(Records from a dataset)
========================================================================
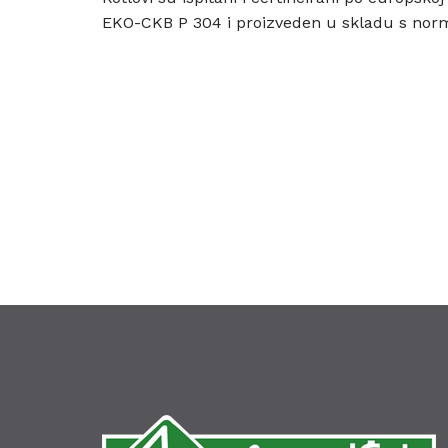
EKO-CKB P 304 i proizveden u skladu s norm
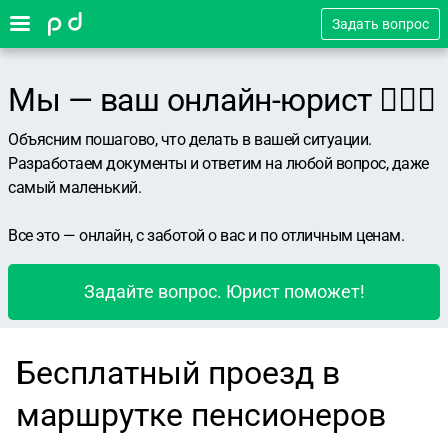
Задать вопрос
Мы — ваш онлайн-юрист 👨🏻‍⚖️
Объясним пошагово, что делать в вашей ситуации.
Разработаем документы и ответим на любой вопрос, даже
самый маленький.
Все это — онлайн, с заботой о вас и по отличным ценам.
Задайте вопрос. Юрист поможет!
Бесплатный проезд в
маршрутке пенсионеров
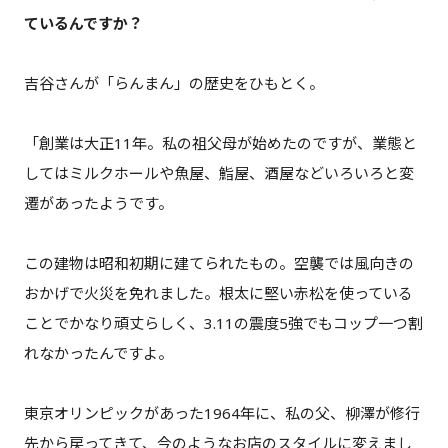
ているんですか？
吉谷さんが「らんまん」の歴史をひもとく。
「創業は大正11年。私の祖父母が始めたのですが、業態と
してはミルクホールや魚屋、鮨屋、酒屋などいろいろと変
遷があったようです。
この建物は昭和初期に建てられたもの。空襲では風向きの
おかげで火災を免れました。根太に堅い赤松を使っている
ことでかなり頑丈らしく、3.11の震度5強でもコップ一つ割
れなかったんですよ。
東京オリンピックがあった1964年に、私の父、柳澤が修行
先から戻ってきて、今のようなお店のスタイルに変えまし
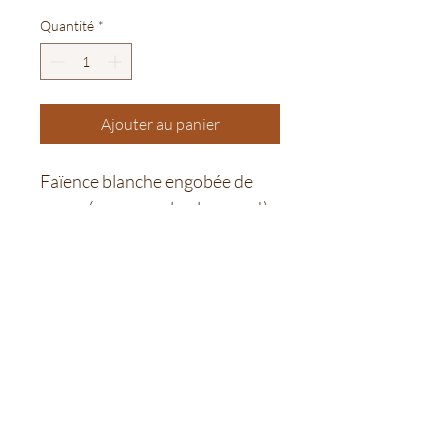
Quantité
*
Ajouter au panier
Faïence blanche engobée de 
rouge (ou rose selon les yeux!)
Hauteur 10cm
diamètre 25cm
Do Not Sell My Personal
Information
confidentialité et cookies
© 2022 par Poterie Anne Faccinetto. Créé avec Wix.com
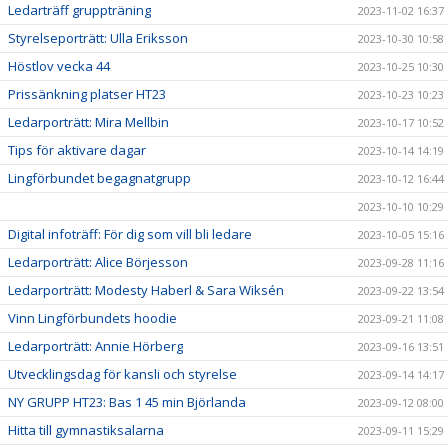
Ledarträff gruppträning
2023-11-02 16:37
Styrelseporträtt: Ulla Eriksson
2023-10-30 10:58
Höstlov vecka 44
2023-10-25 10:30
Prissänkning platser HT23
2023-10-23 10:23
Ledarporträtt: Mira Mellbin
2023-10-17 10:52
Tips för aktivare dagar
2023-10-14 14:19
Lingförbundet begagnatgrupp
2023-10-12 16:44
2023-10-10 10:29
Digital infoträff: För dig som vill bli ledare
2023-10-05 15:16
Ledarporträtt: Alice Börjesson
2023-09-28 11:16
Ledarporträtt: Modesty Haberl & Sara Wiksén
2023-09-22 13:54
Vinn Lingförbundets hoodie
2023-09-21 11:08
Ledarporträtt: Annie Hörberg
2023-09-16 13:51
Utvecklingsdag för kansli och styrelse
2023-09-14 14:17
NY GRUPP HT23: Bas 1 45 min Björlanda
2023-09-12 08:00
Hitta till gymnastiksalarna
2023-09-11 15:29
========================================================================
*REQUIREMENT*: Pull out all lines of the data with the string "вопрос".

*REPLY TO THE EXERCISE*:
Задать вопрос
Разработаем документы и ответим на любой вопрос, даже
Задайте вопрос. Юрист поможет!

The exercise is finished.